§ **INSTRUCTIONS FOR THE TASK**: Copy out exactly the lines from the start of the data to the line containing "редакції може не". Include both.

§ **RAW DATA**:
-------

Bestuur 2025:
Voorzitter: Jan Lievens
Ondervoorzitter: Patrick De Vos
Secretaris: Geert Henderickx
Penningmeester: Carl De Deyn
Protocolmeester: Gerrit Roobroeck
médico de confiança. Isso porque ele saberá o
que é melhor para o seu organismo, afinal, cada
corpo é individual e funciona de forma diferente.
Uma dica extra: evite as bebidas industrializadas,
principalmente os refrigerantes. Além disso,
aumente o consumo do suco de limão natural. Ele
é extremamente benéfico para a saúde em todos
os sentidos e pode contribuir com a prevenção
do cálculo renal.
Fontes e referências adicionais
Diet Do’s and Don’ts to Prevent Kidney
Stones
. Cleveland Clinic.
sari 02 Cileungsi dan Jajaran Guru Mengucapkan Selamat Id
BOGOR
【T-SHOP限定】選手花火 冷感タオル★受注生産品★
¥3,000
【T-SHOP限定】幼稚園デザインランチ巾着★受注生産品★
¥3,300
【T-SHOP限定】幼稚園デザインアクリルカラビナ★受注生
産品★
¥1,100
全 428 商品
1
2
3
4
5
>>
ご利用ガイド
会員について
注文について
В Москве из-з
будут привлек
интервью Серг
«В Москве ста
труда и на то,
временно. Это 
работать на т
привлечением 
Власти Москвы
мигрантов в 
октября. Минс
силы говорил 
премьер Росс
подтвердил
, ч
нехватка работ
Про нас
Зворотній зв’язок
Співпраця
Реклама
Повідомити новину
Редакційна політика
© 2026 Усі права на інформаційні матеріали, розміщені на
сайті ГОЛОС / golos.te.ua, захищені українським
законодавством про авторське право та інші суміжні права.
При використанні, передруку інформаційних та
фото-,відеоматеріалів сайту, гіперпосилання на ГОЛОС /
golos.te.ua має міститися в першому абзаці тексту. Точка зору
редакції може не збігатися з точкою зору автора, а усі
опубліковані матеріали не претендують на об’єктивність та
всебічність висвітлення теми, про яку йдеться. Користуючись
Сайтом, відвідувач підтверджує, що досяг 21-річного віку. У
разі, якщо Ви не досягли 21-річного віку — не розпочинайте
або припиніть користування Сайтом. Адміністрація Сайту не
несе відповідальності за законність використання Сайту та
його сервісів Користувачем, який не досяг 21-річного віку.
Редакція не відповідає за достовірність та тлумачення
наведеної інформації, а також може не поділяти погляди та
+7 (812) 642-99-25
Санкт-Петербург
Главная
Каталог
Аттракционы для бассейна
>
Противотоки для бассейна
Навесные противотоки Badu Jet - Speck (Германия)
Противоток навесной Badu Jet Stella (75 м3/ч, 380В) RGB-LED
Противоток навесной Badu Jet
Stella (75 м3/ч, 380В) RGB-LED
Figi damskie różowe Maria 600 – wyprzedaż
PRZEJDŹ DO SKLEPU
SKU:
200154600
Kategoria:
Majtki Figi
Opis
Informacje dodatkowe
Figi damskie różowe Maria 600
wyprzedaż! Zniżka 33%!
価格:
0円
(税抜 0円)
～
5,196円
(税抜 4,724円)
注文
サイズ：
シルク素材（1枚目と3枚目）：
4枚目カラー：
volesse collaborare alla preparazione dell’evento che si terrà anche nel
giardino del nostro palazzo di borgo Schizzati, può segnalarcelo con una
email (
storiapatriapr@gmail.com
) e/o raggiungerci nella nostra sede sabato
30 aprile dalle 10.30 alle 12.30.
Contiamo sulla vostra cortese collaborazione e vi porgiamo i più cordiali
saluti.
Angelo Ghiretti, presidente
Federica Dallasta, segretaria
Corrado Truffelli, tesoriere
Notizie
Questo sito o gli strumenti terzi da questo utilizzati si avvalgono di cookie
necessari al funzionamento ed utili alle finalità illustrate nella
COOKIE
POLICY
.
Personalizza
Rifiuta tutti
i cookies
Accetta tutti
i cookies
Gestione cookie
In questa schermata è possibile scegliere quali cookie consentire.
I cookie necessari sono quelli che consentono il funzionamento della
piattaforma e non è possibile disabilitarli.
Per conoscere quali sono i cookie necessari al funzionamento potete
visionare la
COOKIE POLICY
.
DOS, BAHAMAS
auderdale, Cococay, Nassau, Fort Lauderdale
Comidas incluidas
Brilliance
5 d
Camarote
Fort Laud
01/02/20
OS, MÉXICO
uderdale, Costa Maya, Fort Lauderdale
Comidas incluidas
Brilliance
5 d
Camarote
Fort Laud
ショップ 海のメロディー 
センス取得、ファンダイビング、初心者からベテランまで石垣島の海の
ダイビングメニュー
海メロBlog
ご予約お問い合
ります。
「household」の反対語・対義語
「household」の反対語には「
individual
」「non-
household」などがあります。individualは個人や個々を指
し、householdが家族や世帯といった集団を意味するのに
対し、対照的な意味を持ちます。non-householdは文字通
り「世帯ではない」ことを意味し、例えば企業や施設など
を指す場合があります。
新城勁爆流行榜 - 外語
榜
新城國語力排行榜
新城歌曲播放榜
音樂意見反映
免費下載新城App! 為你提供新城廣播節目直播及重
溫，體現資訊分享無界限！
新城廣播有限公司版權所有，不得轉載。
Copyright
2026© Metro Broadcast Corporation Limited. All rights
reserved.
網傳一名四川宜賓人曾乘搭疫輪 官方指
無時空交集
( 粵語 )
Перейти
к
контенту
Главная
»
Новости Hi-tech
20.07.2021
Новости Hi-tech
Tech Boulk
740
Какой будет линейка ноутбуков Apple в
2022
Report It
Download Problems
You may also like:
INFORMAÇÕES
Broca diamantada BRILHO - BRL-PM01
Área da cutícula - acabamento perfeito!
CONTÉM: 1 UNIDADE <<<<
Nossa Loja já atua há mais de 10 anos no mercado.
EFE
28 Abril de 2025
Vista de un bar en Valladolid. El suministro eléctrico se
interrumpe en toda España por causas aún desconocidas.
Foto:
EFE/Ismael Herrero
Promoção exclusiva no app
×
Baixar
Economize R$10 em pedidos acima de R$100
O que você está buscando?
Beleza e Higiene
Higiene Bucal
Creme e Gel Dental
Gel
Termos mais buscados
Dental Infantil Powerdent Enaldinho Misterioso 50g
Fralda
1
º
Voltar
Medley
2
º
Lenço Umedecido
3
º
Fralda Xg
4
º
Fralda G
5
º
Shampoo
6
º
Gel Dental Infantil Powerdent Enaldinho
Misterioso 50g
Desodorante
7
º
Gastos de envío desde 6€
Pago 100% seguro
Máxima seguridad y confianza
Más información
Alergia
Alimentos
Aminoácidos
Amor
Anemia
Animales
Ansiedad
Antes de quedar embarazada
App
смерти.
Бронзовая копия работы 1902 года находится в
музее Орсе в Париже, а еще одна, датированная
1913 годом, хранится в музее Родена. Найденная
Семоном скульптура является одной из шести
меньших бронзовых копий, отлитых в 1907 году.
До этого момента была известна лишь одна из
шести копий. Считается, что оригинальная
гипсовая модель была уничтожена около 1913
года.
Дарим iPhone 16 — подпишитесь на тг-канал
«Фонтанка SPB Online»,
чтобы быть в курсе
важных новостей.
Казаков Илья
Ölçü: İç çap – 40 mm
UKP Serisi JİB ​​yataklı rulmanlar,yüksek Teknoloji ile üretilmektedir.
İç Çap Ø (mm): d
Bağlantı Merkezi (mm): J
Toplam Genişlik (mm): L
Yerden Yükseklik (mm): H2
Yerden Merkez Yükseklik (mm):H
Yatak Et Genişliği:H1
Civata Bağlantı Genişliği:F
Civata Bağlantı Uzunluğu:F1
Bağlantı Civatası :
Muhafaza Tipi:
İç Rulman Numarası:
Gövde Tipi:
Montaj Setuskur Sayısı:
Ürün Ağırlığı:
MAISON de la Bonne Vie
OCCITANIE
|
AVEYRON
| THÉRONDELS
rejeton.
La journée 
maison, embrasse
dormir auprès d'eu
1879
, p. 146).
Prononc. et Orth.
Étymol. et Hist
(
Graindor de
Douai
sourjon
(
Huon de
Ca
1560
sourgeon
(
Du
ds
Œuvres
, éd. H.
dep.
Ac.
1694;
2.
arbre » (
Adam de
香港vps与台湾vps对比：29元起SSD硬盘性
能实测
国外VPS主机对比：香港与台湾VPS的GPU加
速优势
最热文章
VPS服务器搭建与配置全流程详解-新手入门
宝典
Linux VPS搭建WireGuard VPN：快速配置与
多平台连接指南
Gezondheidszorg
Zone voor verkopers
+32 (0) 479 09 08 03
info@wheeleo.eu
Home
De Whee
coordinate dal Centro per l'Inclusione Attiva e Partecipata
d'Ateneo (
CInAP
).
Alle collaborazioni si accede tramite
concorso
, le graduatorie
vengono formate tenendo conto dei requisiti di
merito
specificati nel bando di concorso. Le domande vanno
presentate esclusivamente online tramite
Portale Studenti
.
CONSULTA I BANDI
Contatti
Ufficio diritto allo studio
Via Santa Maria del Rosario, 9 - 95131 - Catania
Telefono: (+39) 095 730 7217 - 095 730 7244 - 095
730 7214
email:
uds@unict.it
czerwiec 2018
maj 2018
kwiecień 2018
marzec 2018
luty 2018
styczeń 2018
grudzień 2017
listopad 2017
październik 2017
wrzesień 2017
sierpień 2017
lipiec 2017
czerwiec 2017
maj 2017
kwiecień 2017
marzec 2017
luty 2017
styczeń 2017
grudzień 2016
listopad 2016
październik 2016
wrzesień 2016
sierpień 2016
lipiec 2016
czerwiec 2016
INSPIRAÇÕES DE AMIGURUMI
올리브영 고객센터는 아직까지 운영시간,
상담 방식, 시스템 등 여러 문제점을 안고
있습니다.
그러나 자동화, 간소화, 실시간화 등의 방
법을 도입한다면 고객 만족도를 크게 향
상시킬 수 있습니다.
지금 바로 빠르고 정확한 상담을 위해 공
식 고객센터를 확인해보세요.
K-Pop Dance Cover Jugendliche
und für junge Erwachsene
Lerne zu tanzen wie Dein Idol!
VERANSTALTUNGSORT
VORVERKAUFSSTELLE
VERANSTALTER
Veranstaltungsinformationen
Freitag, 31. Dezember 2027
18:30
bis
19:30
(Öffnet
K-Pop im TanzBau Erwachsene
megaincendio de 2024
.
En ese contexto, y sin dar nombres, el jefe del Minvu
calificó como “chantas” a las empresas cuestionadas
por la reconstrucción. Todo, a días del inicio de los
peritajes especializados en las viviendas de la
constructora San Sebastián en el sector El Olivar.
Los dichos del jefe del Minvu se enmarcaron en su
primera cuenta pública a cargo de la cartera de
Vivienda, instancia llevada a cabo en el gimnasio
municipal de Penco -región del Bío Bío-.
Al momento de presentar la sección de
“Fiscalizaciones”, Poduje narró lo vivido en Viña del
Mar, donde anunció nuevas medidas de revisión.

-------

§ **YOUR SOLUTION**:
Bestuur 2025:
Voorzitter: Jan Lievens
Ondervoorzitter: Patrick De Vos
Secretaris: Geert Henderickx
Penningmeester: Carl De Deyn
Protocolmeester: Gerrit Roobroeck
médico de confiança. Isso porque ele saberá o
que é melhor para o seu organismo, afinal, cada
corpo é individual e funciona de forma diferente.
Uma dica extra: evite as bebidas industrializadas,
principalmente os refrigerantes. Além disso,
aumente o consumo do suco de limão natural. Ele
é extremamente benéfico para a saúde em todos
os sentidos e pode contribuir com a prevenção
do cálculo renal.
Fontes e referências adicionais
Diet Do’s and Don’ts to Prevent Kidney
Stones
. Cleveland Clinic.
sari 02 Cileungsi dan Jajaran Guru Mengucapkan Selamat Id
BOGOR
【T-SHOP限定】選手花火 冷感タオル★受注生産品★
¥3,000
【T-SHOP限定】幼稚園デザインランチ巾着★受注生産品★
¥3,300
【T-SHOP限定】幼稚園デザインアクリルカラビナ★受注生
産品★
¥1,100
全 428 商品
1
2
3
4
5
>>
ご利用ガイド
会員について
注文について
В Москве из-з
будут привлек
интервью Серг
«В Москве ста
труда и на то,
временно. Это 
работать на т
привлечением 
Власти Москвы
мигрантов в 
октября. Минс
силы говорил 
премьер Росс
подтвердил
, ч
нехватка работ
Про нас
Зворотній зв’язок
Співпраця
Реклама
Повідомити новину
Редакційна політика
© 2026 Усі права на інформаційні матеріали, розміщені на
сайті ГОЛОС / golos.te.ua, захищені українським
законодавством про авторське право та інші суміжні права.
При використанні, передруку інформаційних та
фото-,відеоматеріалів сайту, гіперпосилання на ГОЛОС /
golos.te.ua має міститися в першому абзаці тексту. Точка зору
редакції може не збігатися з точкою зору автора, а усі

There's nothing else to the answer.